Information supplied START
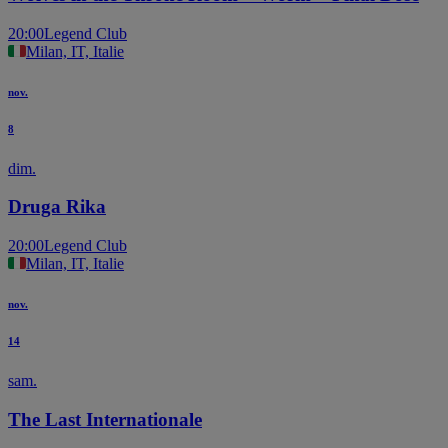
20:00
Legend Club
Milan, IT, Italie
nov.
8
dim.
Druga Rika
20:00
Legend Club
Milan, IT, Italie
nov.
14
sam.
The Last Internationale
Information supplied END
Information supplied START
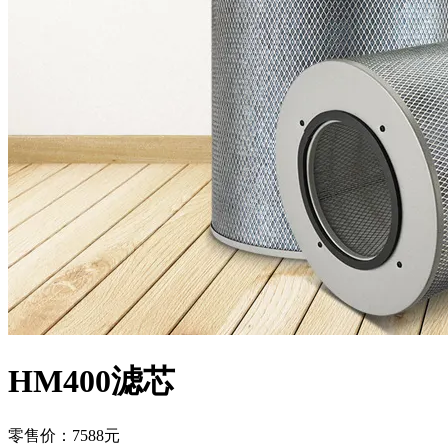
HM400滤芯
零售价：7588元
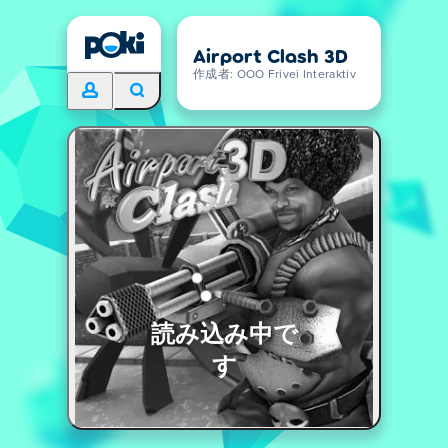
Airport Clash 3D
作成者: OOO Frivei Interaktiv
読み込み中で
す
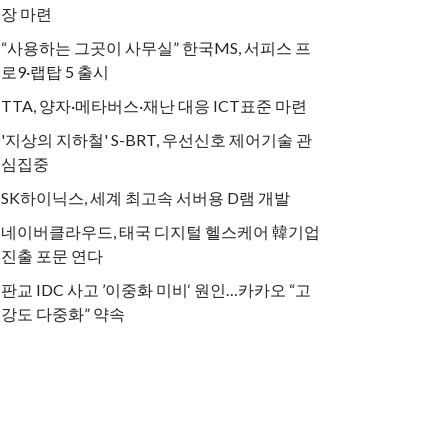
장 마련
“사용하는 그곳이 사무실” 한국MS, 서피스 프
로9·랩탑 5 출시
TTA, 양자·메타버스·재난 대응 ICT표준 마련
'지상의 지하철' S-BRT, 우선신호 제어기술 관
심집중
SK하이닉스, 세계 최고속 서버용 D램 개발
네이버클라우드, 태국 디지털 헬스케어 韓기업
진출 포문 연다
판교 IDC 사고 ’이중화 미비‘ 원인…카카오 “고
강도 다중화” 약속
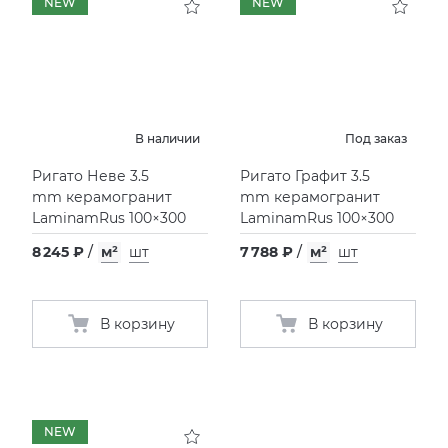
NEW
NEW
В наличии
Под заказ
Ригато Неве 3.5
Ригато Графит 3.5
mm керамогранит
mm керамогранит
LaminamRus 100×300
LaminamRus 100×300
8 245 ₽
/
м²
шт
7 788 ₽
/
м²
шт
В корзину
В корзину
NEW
Information supplied END
Information supplied START
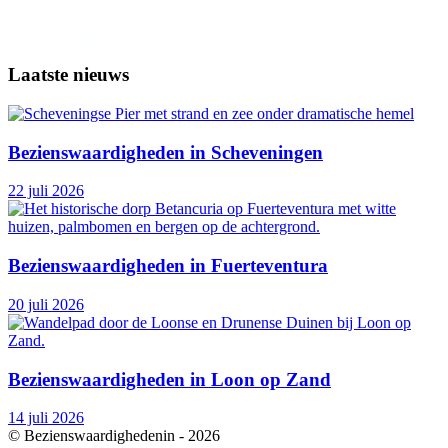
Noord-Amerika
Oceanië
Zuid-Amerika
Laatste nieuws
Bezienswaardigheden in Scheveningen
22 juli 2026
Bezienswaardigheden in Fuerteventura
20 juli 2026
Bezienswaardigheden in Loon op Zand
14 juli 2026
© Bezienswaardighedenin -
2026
Information supplied END
» **Problem to solve**:
What is the number of lines in the records that contain "juli"? State that number alone.

» **Exercise solution**:
3